I am one of those medically fragile people who is genetically very sensitive to several pest and herbicides being used on parks, and I have a medical diet that is very hard to support when people are stripping the shelves of the grocery stores and I cannot survive eating what's left.  In my community there are compost and weed bans that take away natural sources of free food and make it harder to grow my own food.  I also know people who are required to keep percentages of wasted grass they do not want, who would happily grow food for themselves and their community if they were allowed.  And I know many homeless people who could benefit as well, and be asked to be part of developing and maintaining community gardens providing them with healthy food choices.  Food growing should be a human right, whether it is the dandilions or a community garden.  It is time for us to face the need to protect the fragile and admit to how fragile we all are in times of crisis. 

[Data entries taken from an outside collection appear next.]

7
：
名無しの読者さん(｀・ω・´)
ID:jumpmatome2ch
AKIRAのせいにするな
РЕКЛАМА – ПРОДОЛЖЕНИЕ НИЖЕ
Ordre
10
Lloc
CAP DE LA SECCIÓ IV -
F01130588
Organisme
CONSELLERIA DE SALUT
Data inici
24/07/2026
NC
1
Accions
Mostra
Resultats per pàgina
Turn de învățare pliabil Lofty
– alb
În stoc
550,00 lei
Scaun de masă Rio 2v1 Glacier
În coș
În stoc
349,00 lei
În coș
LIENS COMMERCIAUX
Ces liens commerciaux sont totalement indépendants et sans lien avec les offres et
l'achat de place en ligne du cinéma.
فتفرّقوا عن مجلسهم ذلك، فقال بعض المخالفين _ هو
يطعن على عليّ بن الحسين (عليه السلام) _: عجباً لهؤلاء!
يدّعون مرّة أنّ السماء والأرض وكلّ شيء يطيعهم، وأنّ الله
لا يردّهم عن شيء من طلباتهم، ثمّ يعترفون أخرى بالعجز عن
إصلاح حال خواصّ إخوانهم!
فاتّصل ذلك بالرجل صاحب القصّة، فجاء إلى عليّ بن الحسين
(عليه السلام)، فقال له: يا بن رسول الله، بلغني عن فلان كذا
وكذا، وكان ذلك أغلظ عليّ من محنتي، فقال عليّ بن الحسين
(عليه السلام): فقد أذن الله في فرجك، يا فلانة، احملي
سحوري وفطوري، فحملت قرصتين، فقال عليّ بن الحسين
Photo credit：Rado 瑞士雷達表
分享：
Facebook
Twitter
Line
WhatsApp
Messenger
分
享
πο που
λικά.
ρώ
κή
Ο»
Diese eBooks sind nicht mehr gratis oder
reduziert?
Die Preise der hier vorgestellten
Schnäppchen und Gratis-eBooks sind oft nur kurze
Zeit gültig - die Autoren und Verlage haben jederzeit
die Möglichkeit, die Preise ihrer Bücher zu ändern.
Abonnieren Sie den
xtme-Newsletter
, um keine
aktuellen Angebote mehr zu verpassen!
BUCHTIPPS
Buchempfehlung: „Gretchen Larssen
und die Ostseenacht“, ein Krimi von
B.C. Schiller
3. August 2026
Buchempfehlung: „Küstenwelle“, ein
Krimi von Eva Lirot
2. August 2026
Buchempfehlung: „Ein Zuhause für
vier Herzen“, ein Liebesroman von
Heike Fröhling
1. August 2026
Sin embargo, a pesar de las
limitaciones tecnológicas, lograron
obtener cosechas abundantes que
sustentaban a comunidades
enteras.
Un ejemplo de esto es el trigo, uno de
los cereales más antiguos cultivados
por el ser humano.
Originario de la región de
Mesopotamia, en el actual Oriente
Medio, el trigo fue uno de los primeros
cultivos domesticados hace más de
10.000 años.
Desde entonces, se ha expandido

Please create a Local food bill for Colorado that addresses these various issues so that people can best feed themselves in personal and community gardens during times of crisis, and safe from chemical exposure harm that impacts our most fragile and most in need of local food resources during a time of crisis.  Our survival is more important than our neighbors' taste in plant diversity and the percentage of Kentucky blue grass that the people next door believe we should have.